3 pm, arriba. Pablo López Fontana. El nombre.
Lo encontré en una página web inmobiliaria. Tuve que registrarme. Había probado en otras similares sin tanto trámite previo, pero la negativa de esta web a darme acceso a su buscador, y el hecho de obligarme a rellenar varios campos, suponía un amable desvío de mi rutina mecánica, y una prueba ante mí mismo de que estaba esforzándome de la hostia en aquella búsqueda.
Nada hay tan oneroso como registrarse en un site, abrir una cuenta, atender a las cajitas. Siempre te equivocas, siempre siluetean algo en rojo. Siempre falta el código postal.

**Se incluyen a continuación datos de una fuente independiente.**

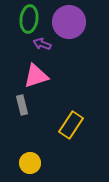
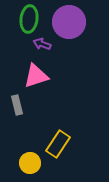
gray rectangle: moved 5 px left
yellow rectangle: moved 13 px left, 19 px down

Consideré un bonito homenaje inscribirme como Daniel Mansilla. Incluso puse su dirección de correo electrónico; en cualquier caso, yo mismo sería el destinatario de los molestos newsletters de aquel site. Mentí aleatoriamente respecto a la fecha de nacimiento, la profesión y numerosos datos aledaños. Acepté la condiciones de uso.
Y busqué el mail del asesino. Y estaba.
Cocaína, millones de dólares; el culo de miss Venezuela rozándome la polla. Eso.
Pablo López Fontana me pareció inmediatamente no culpable. Por su nombre. Tener un nombre me lo hacía concreto, humano como una lágrima. El asesino genérico de Daniel se me figuraba implacable, oscuro, monstruoso, refugiado en las cavernas del anonimato, masticando sangre y delito. Pero Pablo López estaría tranquilamente en su casa, viendo un concurso por la tele.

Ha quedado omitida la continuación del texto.